If Rumor processes are run by a privileged user, like the Unix superuser, more complex file ownership patterns are possible. Assigning ownership of a file replica to a remote user who does not otherwise have an account on the local machine is a complex problem, however. This issue will be addressed by future Rumor research.
File replication is a generally useful service that is a component of many other higher-level services. Rumor provides a fairly basic file- replication service that others can profitably build on. This section presents three examples of how Rumor can be used as middleware.
The Truffles project at UCLA and Trusted Information Systems investigates providing secure services to cooperating users across networks, such as replication of a set of files. This problem may seem to be no more than slapping a secure data transport layer on a service like Rumor, but the full practical solution of the problem is much more complex. In addition to securely transporting the data, there are significant problems involved in guaranteeing secure setup of the sharing relationship, secure distribution of cryptographic keys, reasonable methods for controlling membership in file sharing relationships, and mechanisms for administering and troubleshooting an ongoing sharing relationship. Truffles' file sharing service is actually a fine example of the difference between a middleware product like Rumor and a full user-level service.
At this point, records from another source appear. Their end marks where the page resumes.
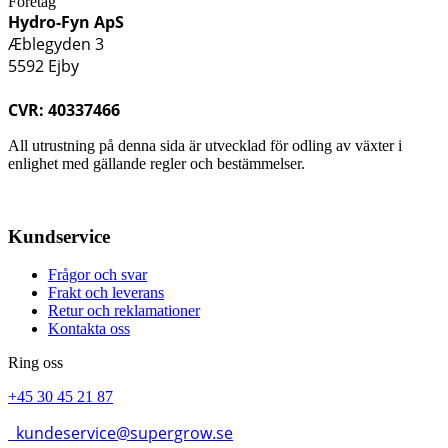
Företag
Hydro-Fyn ApS
Æblegyden 3
5592 Ejby
CVR: 40337466
All utrustning på denna sida är utvecklad för odling av växter i
enlighet med gällande regler och bestämmelser.
Kundservice
Frågor och svar
Frakt och leverans
Retur och reklamationer
Kontakta oss
Ring oss
+45 30 45 21 87
kundeservice@supergrow.se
Rumor is an important component of the Truffles file system solution, but it is far from the only component.
Another potential use of Rumor for middleware is support of replicated World Wide Web servers. NCSA has implemented a method for replicating Web servers that is relatively independent of the replication service. Their research used Andrew file replication to provide replicated servers. In certain environments, Andrew is a fine solution, but for the more general case it cannot be used, due to its requirements that all participating servers be tightly coupled. Also, the Andrew replication service uses conservative file replication, which limits the sites that can generate updates. If any Web server in the replication set is supposed to be able to update serviced Web pages, and those updates are to be propagated to all sites, an optimistic replication service like Rumor is more appropriate. Rumor would also be a better choice for replicating servers across wide areas.
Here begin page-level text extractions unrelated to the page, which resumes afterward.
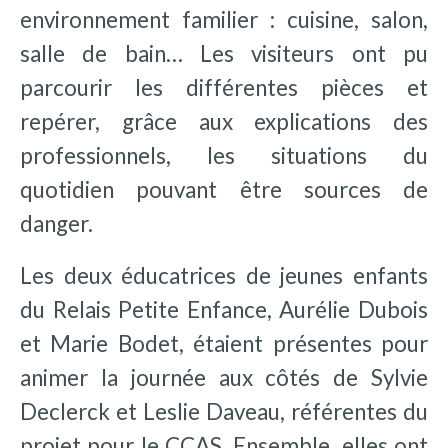
environnement familier : cuisine, salon,
salle de bain… Les visiteurs ont pu
parcourir les différentes pièces et
repérer, grâce aux explications des
professionnels, les situations du
quotidien pouvant être sources de
danger.
Les deux éducatrices de jeunes enfants
du Relais Petite Enfance, Aurélie Dubois
et Marie Bodet, étaient présentes pour
animer la journée aux côtés de Sylvie
Declerck et Leslie Daveau, référentes du
projet pour le CCAS. Ensemble, elles ont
UCLA, in conjunction with Locus Computing Corporation, is starting an experiment to support the use of mobile computers in medical clinical trials. One need of this experiment is the ability to have consistent data available both on disconnected mobile machines and central computers that maintain the full data for the experiment. Updates can be generated from either type of machine. Other needs include high quality graphical user interfaces, data consistency checking, and automatic connection establishment, so Rumor is not the full solution to the problem, but it can provide the basic replication service that keeps data on the portables and central computers in sync, while still allowing medical workers in the field and experimenters in the lab to make necessary updates.
Data replication, and file replication in particular, is an important middleware service for the distributed applications of the future. A user- level, highly portable, optimistic, peer-to-peer, public domain service is well-suited for filling many of these replication needs. Rumor is one such service. Rumor is being used to fill some important middleware needs in systems under development, and will be used in more such systems.